Task brief
The lines below that include the word "breadcrumb" are to be reported.
===
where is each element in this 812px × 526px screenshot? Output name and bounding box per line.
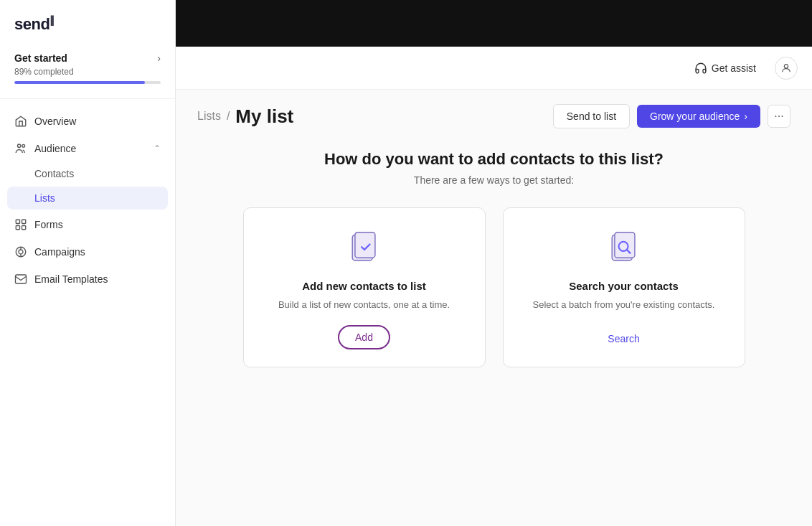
page-header-actions: Send to list Grow your audience › ···: [553, 104, 790, 128]
app-logo: send‖: [0, 0, 175, 45]
svg-rect-5: [22, 226, 26, 230]
audience-icon: [14, 142, 27, 155]
campaigns-label: Campaigns: [34, 246, 161, 258]
more-icon: ···: [774, 110, 783, 123]
top-bar: [176, 0, 812, 47]
get-started-title: Get started: [14, 52, 67, 64]
campaigns-icon: [14, 245, 27, 258]
search-contacts-desc: Select a batch from you're existing cont…: [533, 298, 715, 315]
get-started-chevron-icon[interactable]: ›: [157, 52, 161, 64]
sidebar-item-contacts[interactable]: Contacts: [0, 162, 175, 185]
sidebar-nav: Overview Audience ⌃ Contacts Lists: [0, 102, 175, 526]
sidebar-item-campaigns[interactable]: Campaigns: [0, 238, 175, 266]
add-contacts-desc: Build a list of new contacts, one at a t…: [278, 298, 450, 312]
svg-point-11: [784, 64, 788, 67]
contacts-label: Contacts: [34, 168, 74, 179]
sidebar-item-lists[interactable]: Lists: [7, 187, 168, 210]
forms-label: Forms: [34, 219, 161, 230]
breadcrumb: Lists / My list: [197, 105, 293, 128]
audience-chevron-icon: ⌃: [154, 144, 161, 154]
add-contacts-card[interactable]: Add new contacts to list Build a list of…: [243, 207, 486, 367]
option-cards-row: Add new contacts to list Build a list of…: [243, 207, 745, 367]
user-icon: [780, 62, 792, 74]
forms-icon: [14, 218, 27, 231]
get-assist-button[interactable]: Get assist: [687, 57, 763, 79]
lists-label: Lists: [34, 192, 55, 204]
email-icon: [14, 273, 27, 286]
grow-audience-chevron-icon: ›: [744, 111, 747, 122]
svg-point-1: [22, 145, 25, 148]
search-contacts-title: Search your contacts: [569, 280, 679, 292]
sidebar-divider: [0, 98, 175, 99]
page-subtitle: There are a few ways to get started:: [197, 174, 790, 186]
email-templates-label: Email Templates: [34, 273, 161, 285]
breadcrumb-parent[interactable]: Lists: [197, 110, 221, 123]
search-contacts-icon: [604, 230, 644, 270]
main-content: Get assist Lists / My list Send to list …: [176, 0, 812, 526]
more-options-button[interactable]: ···: [768, 105, 790, 128]
page-header: Lists / My list Send to list Grow your a…: [176, 90, 812, 143]
headset-icon: [694, 62, 707, 75]
svg-rect-2: [16, 220, 19, 224]
sidebar-item-overview[interactable]: Overview: [0, 108, 175, 135]
get-started-section: Get started › 89% completed: [0, 45, 175, 95]
progress-fill: [14, 81, 145, 84]
home-icon: [14, 115, 27, 128]
grow-audience-label: Grow your audience: [650, 111, 740, 122]
audience-label: Audience: [34, 143, 146, 154]
add-contacts-icon: [344, 230, 384, 270]
progress-bar: [14, 81, 161, 84]
breadcrumb-separator: /: [227, 110, 230, 123]
send-to-list-button[interactable]: Send to list: [553, 104, 630, 128]
add-contacts-button[interactable]: Add: [338, 325, 390, 349]
svg-point-7: [19, 250, 23, 254]
search-contacts-button[interactable]: Search: [592, 328, 655, 349]
page-title: How do you want to add contacts to this …: [197, 150, 790, 169]
page-content: Lists / My list Send to list Grow your a…: [176, 90, 812, 526]
header-bar: Get assist: [176, 47, 812, 90]
get-assist-label: Get assist: [712, 62, 756, 74]
svg-rect-3: [22, 220, 26, 224]
svg-rect-10: [16, 275, 27, 283]
sidebar-item-audience[interactable]: Audience ⌃: [0, 135, 175, 162]
sidebar-item-forms[interactable]: Forms: [0, 211, 175, 238]
sidebar: send‖ Get started › 89% completed Overvi…: [0, 0, 176, 526]
add-contacts-title: Add new contacts to list: [302, 280, 426, 292]
progress-label: 89% completed: [14, 67, 161, 77]
search-contacts-card[interactable]: Search your contacts Select a batch from…: [503, 207, 745, 367]
breadcrumb-current: My list: [235, 105, 293, 128]
grow-audience-button[interactable]: Grow your audience ›: [637, 105, 760, 128]
user-avatar-button[interactable]: [775, 57, 798, 80]
logo-text: send: [14, 15, 49, 33]
svg-point-0: [18, 144, 22, 148]
center-section: How do you want to add contacts to this …: [176, 143, 812, 389]
sidebar-item-email-templates[interactable]: Email Templates: [0, 266, 175, 293]
overview-label: Overview: [34, 116, 161, 127]
svg-rect-13: [354, 233, 374, 258]
svg-rect-15: [614, 233, 634, 258]
svg-rect-4: [16, 226, 19, 230]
===
Worked solution
breadcrumb: Lists / My list: [197, 105, 293, 128]
breadcrumb-parent[interactable]: Lists: [197, 110, 221, 123]
breadcrumb-separator: /: [227, 110, 230, 123]
breadcrumb-current: My list: [235, 105, 293, 128]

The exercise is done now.